Chapter 8: Query Executor

Summary

The query executor is the runtime engine of PostgreSQL. It receives a plan tree from the optimizer and produces result tuples by recursively pulling data through a pipeline of interconnected plan nodes. Every SQL statement – whether a simple SELECT, an INSERT ... SELECT, or a complex analytical query with window functions – ultimately runs through the same executor framework.

Overview

After the planner builds an optimal PlannedStmt, the executor takes over.
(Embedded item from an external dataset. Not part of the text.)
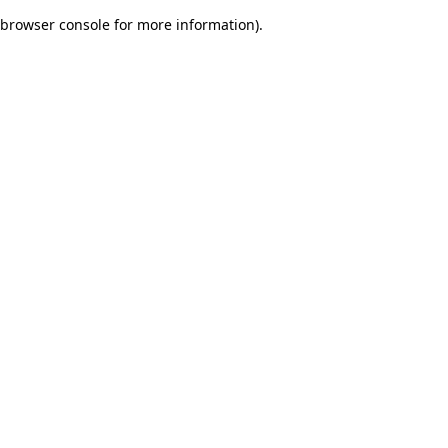
browser console for more information)
.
Execution proceeds in four phases, each exposed through a hook-able interface:

Phase	Entry Point	Purpose
Start	`ExecutorStart()`	Build the `PlanState` tree, open relations, allocate memory
Run	`ExecutorRun()`	Pull tuples through the plan tree via `ExecutePlan()`
Finish	`ExecutorFinish()`	Fire AFTER triggers, run post-processing
End	`ExecutorEnd()`	Close relations, free resources

The heart of the executor is the Volcano iterator model: every plan node exposes an ExecProcNode function pointer that, when called, returns the next tuple (or NULL to signal completion). The root node calls its children, which call their children, forming a demand-driven data pipeline.
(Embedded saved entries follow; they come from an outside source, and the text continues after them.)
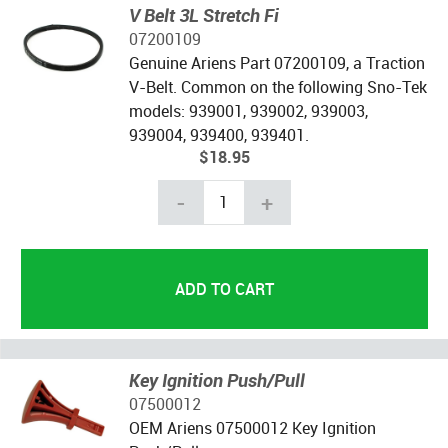
V Belt 3L Stretch Fi
07200109
Genuine Ariens Part 07200109, a Traction
V-Belt. Common on the following Sno-Tek
models: 939001, 939002, 939003,
939004, 939400, 939401.
$18.95
-
+
Key Ignition Push/Pull
07500012
OEM Ariens 07500012 Key Ignition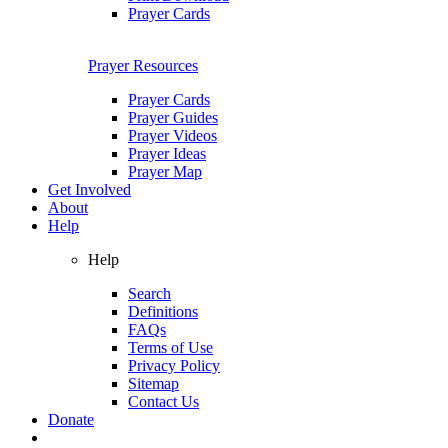
Prayer Cards
Prayer Resources
Prayer Cards
Prayer Guides
Prayer Videos
Prayer Ideas
Prayer Map
Get Involved
About
Help
Help
Search
Definitions
FAQs
Terms of Use
Privacy Policy
Sitemap
Contact Us
Donate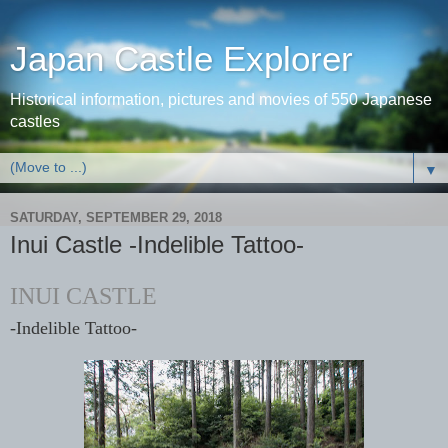
Japan Castle Explorer
Historical information, pictures and movies of 550 Japanese
castles
▼
SATURDAY, SEPTEMBER 29, 2018
Inui Castle -Indelible Tattoo-
INUI CASTLE
-Indelible Tattoo-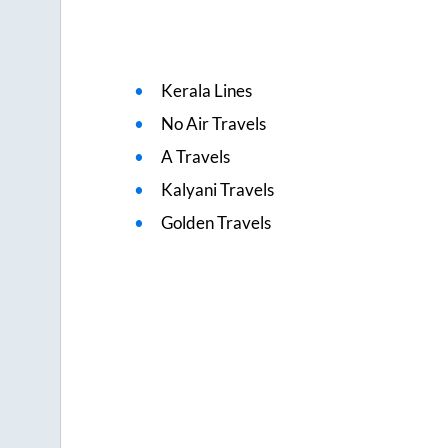
Kerala Lines
No Air Travels
A Travels
Kalyani Travels
Golden Travels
                  ExecutorRun
                      |
                 ExecutePlan
                      |
               ExecProcNode (root)
                /           \
         ExecProcNode     ExecProcNode
          (scan)           (join)
                           /     \
                    ExecProcNode  ExecProcNode
                     (scan)        (sort)

Key Concepts

Plan vs. PlanState. The planner produces immutable Plan nodes. During ExecutorStart, ExecInitNode() walks the plan tree and creates a parallel tree of mutable PlanState nodes that carry runtime state – open scan descriptors, hash tables, sort states, expression evaluation machinery.
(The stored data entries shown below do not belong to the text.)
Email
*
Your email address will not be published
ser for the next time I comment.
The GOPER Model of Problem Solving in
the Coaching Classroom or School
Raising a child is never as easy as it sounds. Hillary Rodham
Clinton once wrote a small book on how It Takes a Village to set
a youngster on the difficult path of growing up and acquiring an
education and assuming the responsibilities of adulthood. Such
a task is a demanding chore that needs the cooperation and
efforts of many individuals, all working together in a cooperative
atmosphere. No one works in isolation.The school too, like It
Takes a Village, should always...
TupleTableSlots. Tuples flow between nodes as TupleTableSlot references. Slots are a uniform abstraction over heap tuples, minimal tuples, and virtual tuples (column arrays). This avoids copying data unnecessarily.

Expression evaluation. Qual filters, projection lists, and computed columns are compiled into flat ExprEvalStep arrays during initialization and executed via a fast interpreted dispatch loop (or JIT-compiled native code).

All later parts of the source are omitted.